Pittsburgh researchers warn guardrails on ChatGPT and other chatbots can be easily circumvented
PITTSBURGH (KDKA) -- It's changing our lives at head-spinning speed, telling us what movies we'd like watch, what products we might like to buy.
Virtual assistants like Siri and Alexa are becoming more like conversation partners, answering questions, controlling our devices, ordering things for us online.
While A.I. is keeping our cars in their driving lanes, it's helping doctors diagnose diseases and prescribing treatments.
"If you're not having some degree of future shock here, you're not really paying attention," said Zico Kolter of Carnegie Mellon University.
We're entering a brave new world, but is it a safe one? Kolter and his colleague Matt Fredrikson have issued a warning about online chatbots like ChatGPT. In a paper, highlighted in The New York Times, they've demonstrated that guardrails designed to prevent systems from disseminating dangerous information can easily be circumvented.
Sheehan: "You can ask ChatGPT or one of these open-source A.I. models "how do I make a bomb?" and it will tell me.
Fredrikson: "Yes, absolutely."
Kolter and Fredrikson showed just how easy it can be to produce a "jailbreak" -- simple codes to break through the safeguards and generate harmful information. Ask ChatGPT 3.5 how to build a bomb, steal someone's identity or create a dangerous social media post. It will say: "I'm sorry, but I can't assist with that request."
But apply what the professors call a simple workaround and chat will supply you all the details.
"You have a model. It has certain guardrails to prevent it from doing things its creators didn't want it to do and we've shown that those guardrails aren't sufficient, right? You can break them," Fredrikson said.

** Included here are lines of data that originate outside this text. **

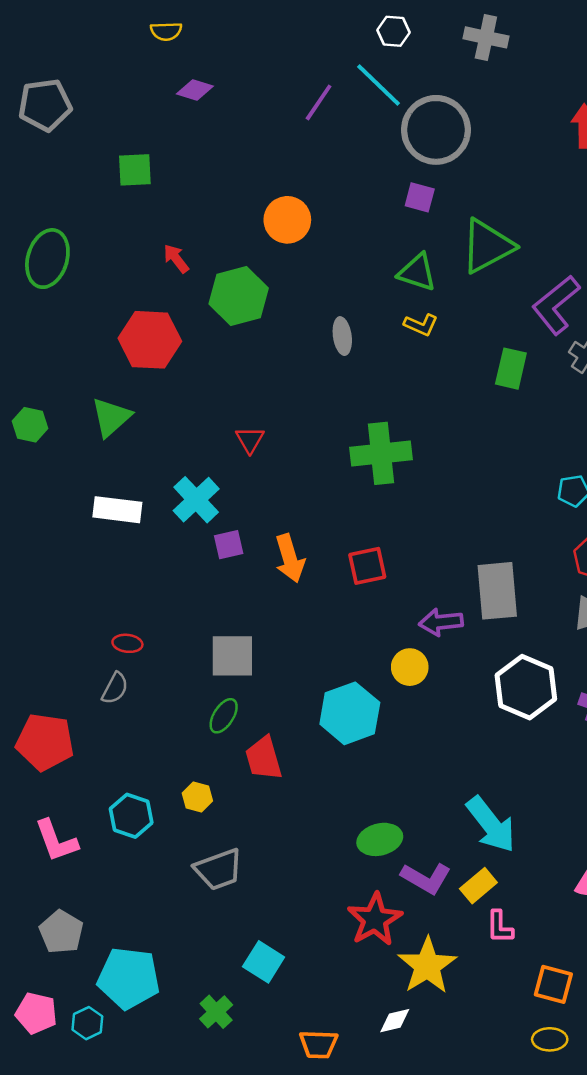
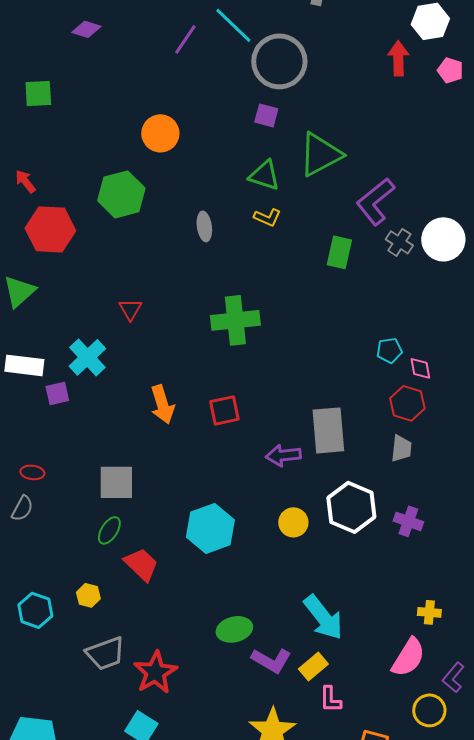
red arrow: (176, 259) -> (25, 181), moved
purple square: (229, 545) -> (57, 393), moved
yellow circle: (410, 667) -> (293, 522), moved
red trapezoid: (264, 758) -> (141, 564), turned 150
red star: (375, 919) -> (155, 672), moved

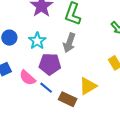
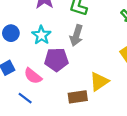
blue line: (46, 88) -> (25, 98), moved
brown rectangle: (68, 99) -> (78, 97), turned -30

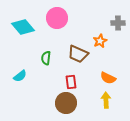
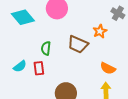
gray cross: (118, 23) -> (118, 13), turned 32
red rectangle: (71, 82) -> (39, 68), moved

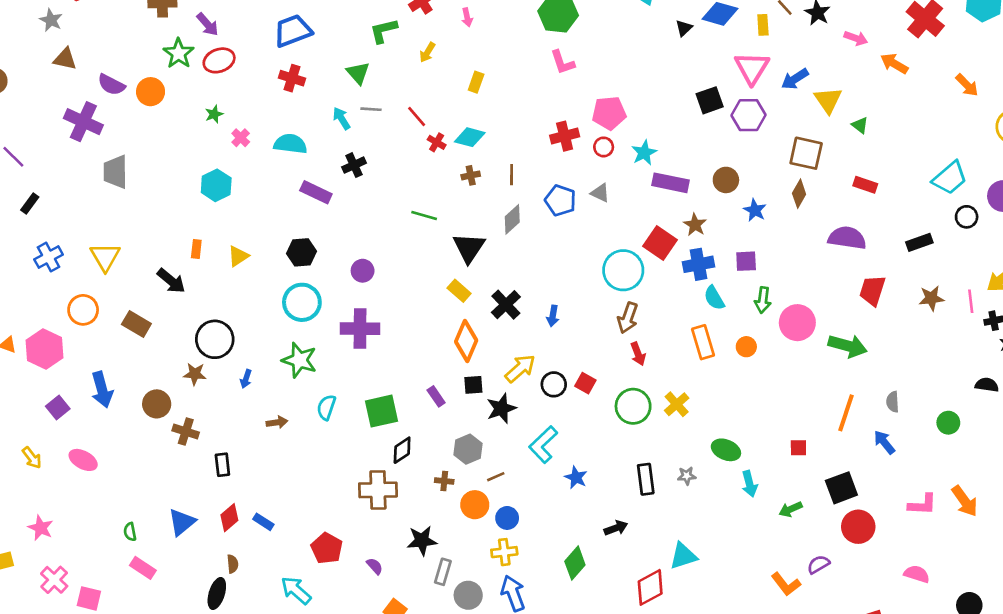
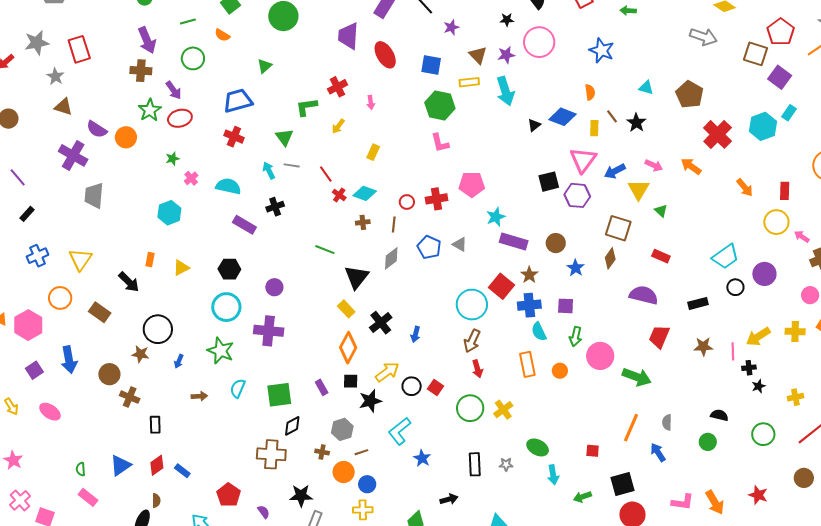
pink arrow: (856, 38) -> (654, 165), moved
red circle: (604, 147) -> (407, 202), moved
black semicircle: (987, 385) -> (719, 415), moved

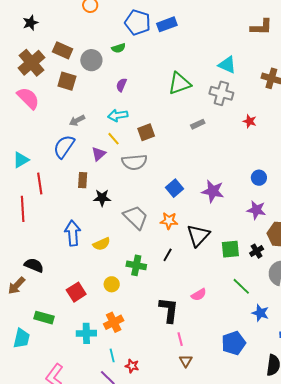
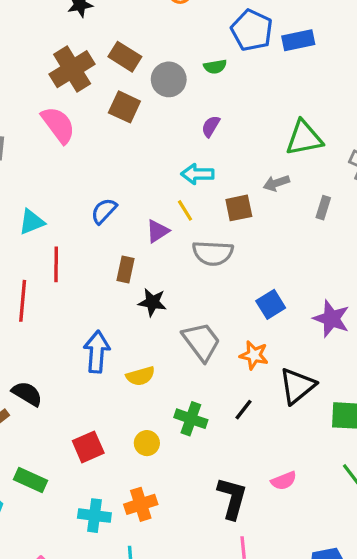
gray arrow: (77, 120) -> (276, 183), moved
gray rectangle: (198, 124) -> (323, 208), turned -56
blue semicircle: (64, 147) -> (104, 211), size x0.7

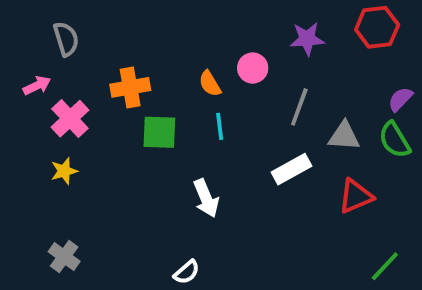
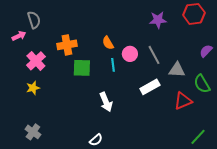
pink circle: (253, 68) -> (130, 54), moved
pink arrow: (37, 86) -> (19, 36), moved
gray line: (299, 107) -> (154, 55), turned -48
green semicircle: (395, 140) -> (202, 84), moved

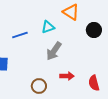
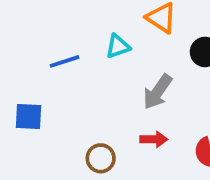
gray arrow: (54, 51) -> (158, 92), moved

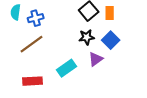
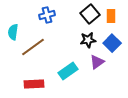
cyan semicircle: (16, 12) -> (13, 32), moved
blue cross: (36, 18) -> (47, 15), moved

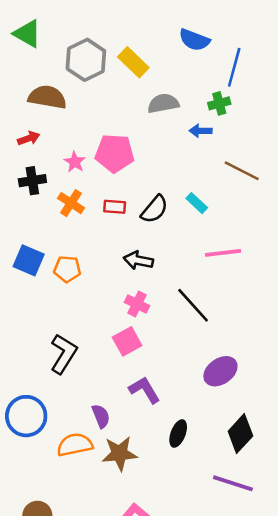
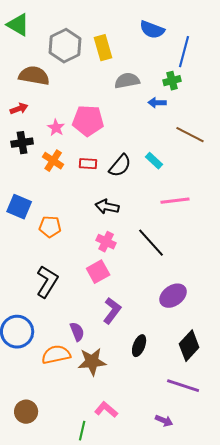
yellow rectangle: (133, 62) -> (103, 48), turned 30
orange pentagon: (67, 269) -> (50, 227), moved
purple L-shape: (145, 390) -> (112, 311), turned 68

These vulnerabilities can make it easier to allow humans to use the A.I.s for all sorts of dangerous purposes, generating hate speech or fake social media accounts to spread false information -- something the authors fear in the upcoming presidential election, increasing our divisions and making all information suspect.
"I think the biggest risk of all of this isn't that we believe all the false information, it's that we stop trusting information period. I think this is already happening to a degree," Kolter said.
But at the same time, the authors are not doomsdayers but say people need to beware. They're concerned that without safeguards, outside agents may soon be able to hack your personal assistant, commanding your A.I. to steal your credit card or make and redirect large online purchases. Still, the professors believe that as the systems evolve, the safeguards can be strengthened, and these amazing tools can be safely used as a benefit to us.
"Used well, used as tools, these can be useful, and I think a lot of people can use them and can use them effectively to improve their lives if used properly as tools," Kolter said.